PT Krakatau Bandar Samudera (KBS) memastikan bahwa peluang kolaborasi bisnis dengan entitas baru hasil penggabungan (merger) PT Krakatau Jasa Logistik (KJL) tetap terbuka lebar. Konsolidasi yang melibatkan enam perusahaan logistik milik Badan Usaha Milik Negara (BUMN) pada akhir Juni 2026 lalu ini diproyeksikan mampu memperluas jangkauan pasar serta memperkokoh sinergi di sektor logistik nasional.

Asisten Direktur Commercial and Business Development PT KBS, Hanif Wijaya, menjelaskan bahwa integrasi ini dirancang untuk menciptakan nilai tambah yang signifikan. Menurutnya, penggabungan ini tidak sekadar menyatukan portofolio bisnis, melainkan memperluas penetrasi pasar dari skala regional menjadi berskala nasional, sekaligus meningkatkan daya saing industri logistik tanah air.
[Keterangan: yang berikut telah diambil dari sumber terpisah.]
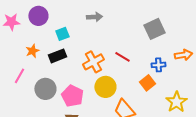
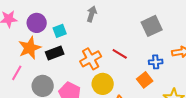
purple circle: (38, 16) -> (37, 23), moved
gray arrow: (94, 17) -> (92, 14), turned -70
orange star: (32, 51) -> (30, 48), size x1.6

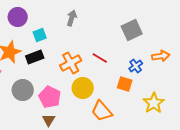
purple circle: (37, 23) -> (18, 17), moved
blue cross: (156, 62) -> (136, 66), turned -32
orange square: (145, 80) -> (125, 84), turned -35

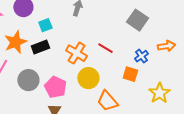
gray square: (132, 30) -> (137, 20), turned -30
orange cross: (71, 63) -> (76, 53), turned -30

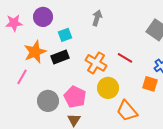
gray circle: (28, 80) -> (48, 101), moved

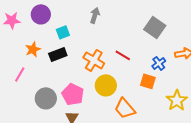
orange star: (35, 52) -> (33, 49), size x0.7

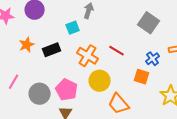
cyan square: (63, 32) -> (73, 28), moved
pink line: (20, 74) -> (14, 82), moved

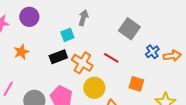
gray square: (149, 23) -> (129, 29), moved
black rectangle: (52, 50) -> (58, 57), moved
blue cross: (153, 59) -> (152, 52), moved

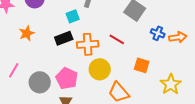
blue cross: (152, 52) -> (158, 33), turned -32
orange cross: (82, 63) -> (88, 44), turned -35

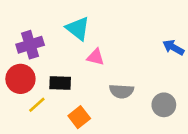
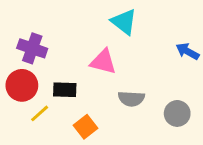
cyan triangle: (78, 28) -> (124, 22), moved
purple cross: (30, 45) -> (32, 48), turned 36
pink triangle: (96, 57) -> (103, 62), size x1.4

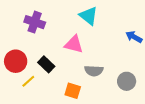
purple cross: (32, 48) -> (35, 22), moved
black rectangle: (65, 90) -> (46, 64), turned 42
orange square: (85, 127) -> (73, 91), moved, turned -35

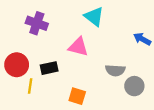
black rectangle: (46, 64) -> (49, 68), turned -56
gray semicircle: (94, 71) -> (115, 70), moved
yellow line: (28, 81) -> (30, 86), turned -40

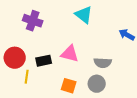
pink triangle: (78, 47) -> (70, 54), moved
gray circle: (134, 86) -> (97, 84), moved

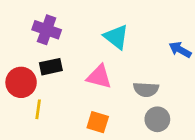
cyan triangle: (84, 15) -> (116, 37), moved
black rectangle: (44, 61) -> (51, 67), moved
gray circle: (97, 84) -> (157, 119), moved

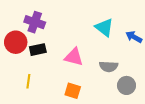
cyan triangle: (116, 37) -> (104, 27), moved
red circle: (21, 82) -> (16, 42), moved
gray circle: (157, 119) -> (126, 85), moved

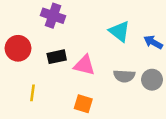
purple cross: (35, 22) -> (53, 16), moved
black rectangle: (38, 50) -> (57, 57), moved
gray circle: (126, 85) -> (152, 80), moved

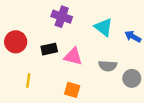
purple cross: (53, 16) -> (62, 17), moved
gray circle: (152, 80) -> (132, 78), moved

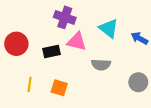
pink triangle: (73, 56) -> (77, 42), moved
gray semicircle: (108, 66) -> (101, 65), moved
orange square: (72, 90) -> (59, 88), moved

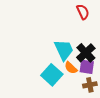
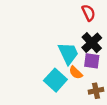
black cross: (86, 53) -> (92, 43), moved
purple square: (87, 67) -> (92, 61), moved

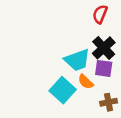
red semicircle: (89, 13) -> (100, 14), turned -133
cyan trapezoid: (68, 53) -> (77, 60), turned 95

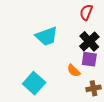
cyan trapezoid: (77, 60) -> (47, 36), moved
cyan square: (63, 90) -> (34, 83), moved

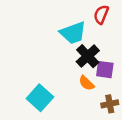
cyan trapezoid: (47, 36) -> (73, 33), moved
black cross: (89, 41) -> (88, 56), moved

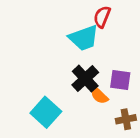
red semicircle: (101, 14) -> (102, 17), moved
black cross: (88, 56) -> (85, 79), moved

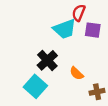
black cross: (85, 79) -> (47, 60), moved
purple square: (120, 80) -> (93, 30), moved

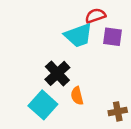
red semicircle: (79, 13) -> (95, 16), turned 49
orange semicircle: (77, 73) -> (77, 96), moved, turned 32

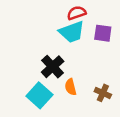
red semicircle: (95, 16) -> (77, 13), moved
brown cross: (118, 111) -> (103, 93), moved, turned 35

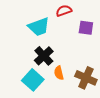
cyan trapezoid: (72, 32) -> (39, 27), moved
brown cross: (103, 93) -> (86, 78), size x1.5

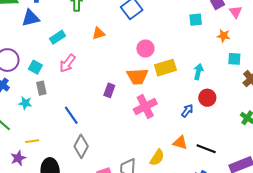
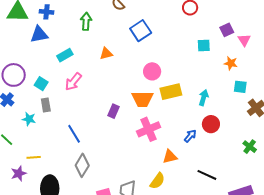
orange triangle: (180, 143) -> (170, 157), moved, turned -35

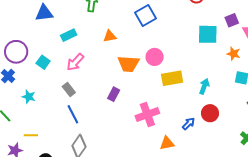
cyan square: (204, 46) -> (208, 34), size x1.5
orange trapezoid: (142, 99) -> (128, 64), moved
gray rectangle: (46, 105) -> (69, 90), moved, turned -32

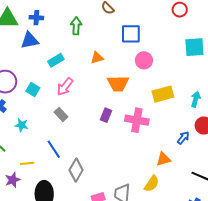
blue square: (146, 16) -> (131, 34), turned 35
pink circle: (155, 57) -> (144, 60), moved
blue line: (73, 114) -> (54, 149), moved
pink cross: (147, 114) -> (137, 120), moved, turned 35

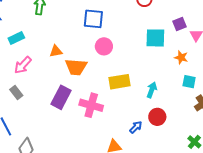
orange triangle: (97, 58) -> (56, 51), moved
purple rectangle: (106, 115) -> (61, 97), size x1.6

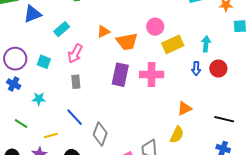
pink circle: (104, 46) -> (155, 27), moved
gray rectangle: (16, 92) -> (76, 82), turned 48
blue arrow: (136, 127) -> (196, 68), moved, turned 152

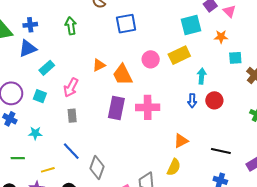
cyan rectangle: (62, 29) -> (47, 68), moved
orange trapezoid: (127, 42) -> (123, 75), turned 75
yellow rectangle: (173, 44) -> (179, 55), moved
green line: (21, 123) -> (18, 158), turned -32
Dalam proses penataan ulang ini, PT Multi Terminal Indonesia (MTI) ditetapkan sebagai entitas yang bertahan (surviving entity). Dengan demikian, PT KJL secara hukum telah melebur sepenuhnya. Seluruh hak, kewajiban, dan aset milik KJL kini secara otomatis dialihkan ke bawah bendera PT MTI selaku entitas pengendali yang baru.

Skema kepemilikan saham pasca-merger menempatkan PT Pelindo Sinergi Lokaseva sebagai pemegang saham mayoritas dengan porsi sekitar 74 persen. Sementara itu, PT KBS memiliki kepemilikan minoritas sebesar 9 persen di PT MTI, yang dikonversi dari nilai valuasi PT KJL saat transaksi merger senilai Rp233,48 miliar. Pengelolaan entitas baru ini dijalankan melalui skema kendali bersama (joint control) antara PT MTI dan PT Pos Indonesia.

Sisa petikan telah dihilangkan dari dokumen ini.